Lionel a Marca: Ces deux premiers modèles posent les jalons de la collection Type XX. Notre but est évidemment de proposer un éventail de possibilités à notre clientèle, comme des pièces plus petites, d’autres matériaux, différentes couleurs... Je peux vous dire que nous travaillons d’ores et déjà sur différentes variantes.
- Le Condorde était également équipé de chronographes de bord livrés par Breguet - un héritage dans l’aviation que la manufacture remet à l’honneur cette année.
Quid du bracelet?
Lionel a Marca: Nous allons lancer avant la fin de l’année différentes couleurs de NATO. Et un bracelet acier va arriver. Il ne sera pas interchangeable pour éviter tout risque de dysfonctionnement. Dans une collection comme la Marine ou la Classique, c’est d’ailleurs impressionnant d’observer la force de la demande pour des bracelets en métaux précieux: or blanc, or rouge, platine. Cette demande progresse constamment.

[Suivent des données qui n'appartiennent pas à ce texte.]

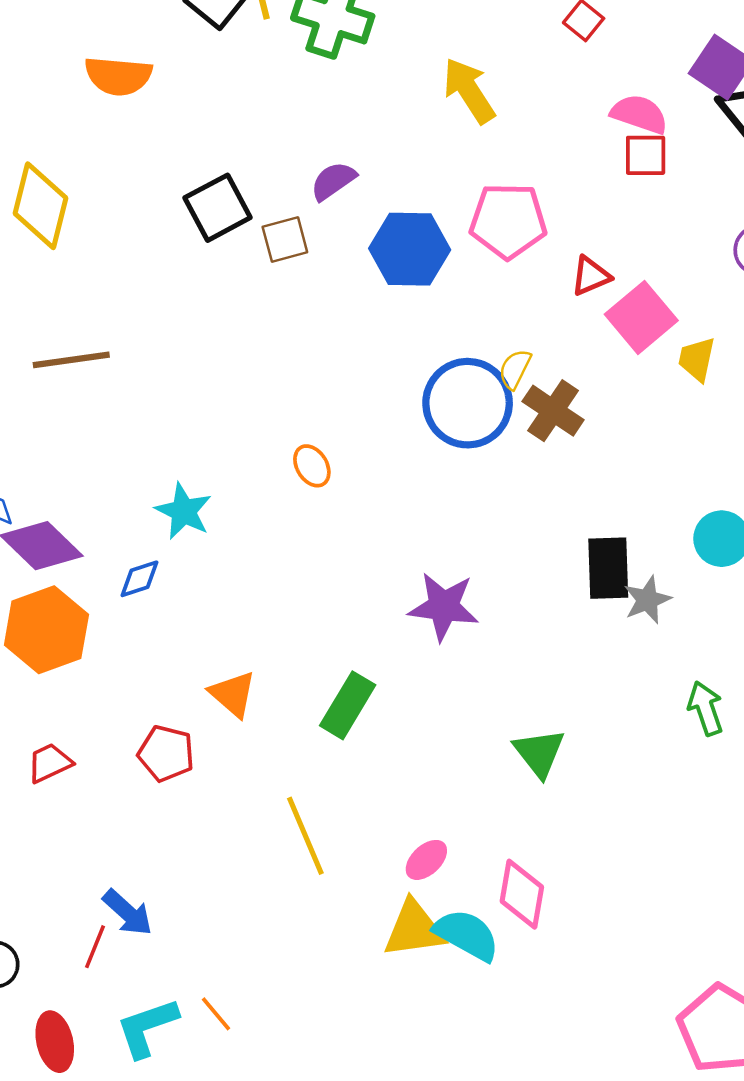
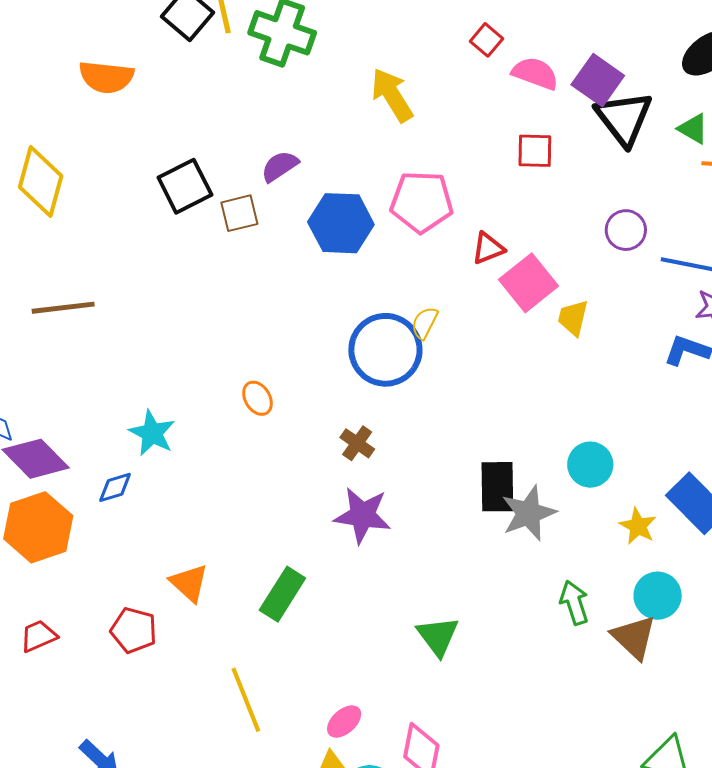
pink semicircle: (639, 114) -> (535, 73), moved
brown cross: (553, 411) -> (357, 443), moved, size x0.7
gray star: (647, 600) -> (529, 513), size x1.4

Quelle sera d’après vous la contribution la plus importante de ces modèles pour la marque?
Emmanuel Breguet: Ils renforcent la relation historique qu’a eue la manufacture Breguet avec le monde de l’aviation. Mon grand-père fut un grand pionnier de l’aviation, mais la manufacture Breguet a été mandatée pour ses avions parce qu’elle fournissait les meilleurs compteurs de bord. Les relations d’amitié entre mon grand-père et la société d’horlogerie Breguet ont sensibilisé cette dernière aux besoins de l’aviation, lui donnant une longueur d’avance très appréciable.
Plus largement, quels sont les défis les plus importants que vous souhaitez relever ces prochaines années?

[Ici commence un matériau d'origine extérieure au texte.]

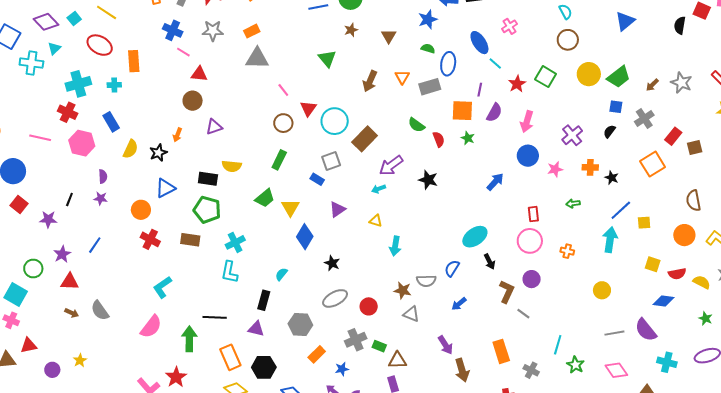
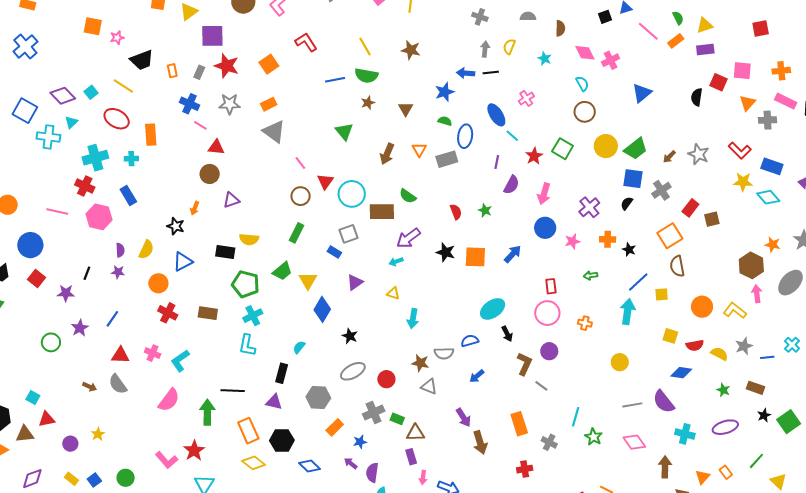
gray triangle: (257, 58) -> (274, 132), turned 35
blue square: (616, 107) -> (633, 179), size x1.5
orange square: (462, 111) -> (475, 257), moved
green semicircle: (416, 125) -> (408, 196), moved
brown rectangle: (365, 139) -> (382, 212), turned 45
yellow semicircle: (131, 149) -> (146, 250), moved
black star: (158, 153) -> (176, 226), turned -30
brown semicircle: (693, 201) -> (677, 266), moved
green pentagon: (207, 210) -> (246, 284), moved
blue semicircle: (452, 268) -> (470, 341), turned 42
red triangle: (70, 282) -> (120, 355), moved
cyan square: (16, 295) -> (33, 397), moved, size x0.6
pink cross: (11, 320) -> (153, 353), moved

Lionel a Marca: Le plus grand chantier est un effort de communication: il s’agit de réexpliquer comment nous faisons nos montres chez Breguet. Car nous sommes les derniers des Mohicans! Et nous devons le proclamer encore plus haut et plus fort. Les gens sont estomaqués quand ils apprennent, par exemple, que nous avons notre propre atelier de restauration de guillocheuses ou qu’il faut huit heures pour angler un pont sur la Tradition. Je suis horloger de formation, je sais à quel point c’est un métier difficile. C’est ce que Nicolas G. Hayek avait très bien su véhiculer comme message: l’excellence de Breguet.

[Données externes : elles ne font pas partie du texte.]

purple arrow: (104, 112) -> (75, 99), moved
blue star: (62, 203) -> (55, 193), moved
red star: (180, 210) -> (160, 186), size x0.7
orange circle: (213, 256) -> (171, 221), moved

Emmanuel Breguet: Oui, le défi c’est la pédagogie. Aucune autre manufacture n’a une histoire aussi prestigieuse. Mais aujourd’hui on ne peut pas raconter l’histoire de Breguet comme il y a 20 ou 30 ans. Créer la pédagogie Breguet du 21ème siècle, cela passe beaucoup par la formation continue des personnels de boutique. Ils restent nos meilleurs ambassadeurs. Mais notre histoire est tellement riche qu’elle en devient en effet complexe, d’Abraham-Louis Breguet jusqu’à Nicolas Hayek Sr. Nous nous efforçons de faire ressortir la continuité de la maison à travers les générations et les siècles. Il y a eu des développements continus et fort séduisants, comme le brevet du diapason en 1870 ou les superbes pièces Art déco des années 1920. Et bien sûr la Type XX dans les années 1950!
Lionel a Marca: C’est donc un effort de formation, de partage de connaissances, sur la manière dont on fait une Breguet. Cette manière dont les visiteurs sont émerveillés en découvrant notre manufacture, je veux la retrouver en boutique.
- Outre la Type XX - et dans un tout autre genre - Breguet a également présenté un très élégant modèle Classique 7637 Répétition Minutes cette année. Abraham-Louis Breguet créa dès 1783 les premières montres à répétition sonnant sur une lame ressort au lieu du timbre cloche utilisé jusqu’alors.
L’occasion rêvée pour faire passer globalement ce message sera l’anniversaire des 250 ans de la maison en 2025…
Lionel a Marca: C’est évident. Et à nouveau nous devrons sélectionner les passages les plus pertinents de notre riche histoire. Cela fera certainement des mécontents, car Breguet a une place spéciale dans le cœur des gens. D’une certaine manière, tout le monde se sent partie prenante de notre histoire: cela explique les réactions parfois épidermiques à nos lancements. Nous sommes davantage scrutés, surtout lorsque nous tentons de nouveaux développements. C’est bien de susciter autant d’émotions, mais nous ne pouvons pas rester figés dans le passé, sinon nous ne produirions que des montres de poche!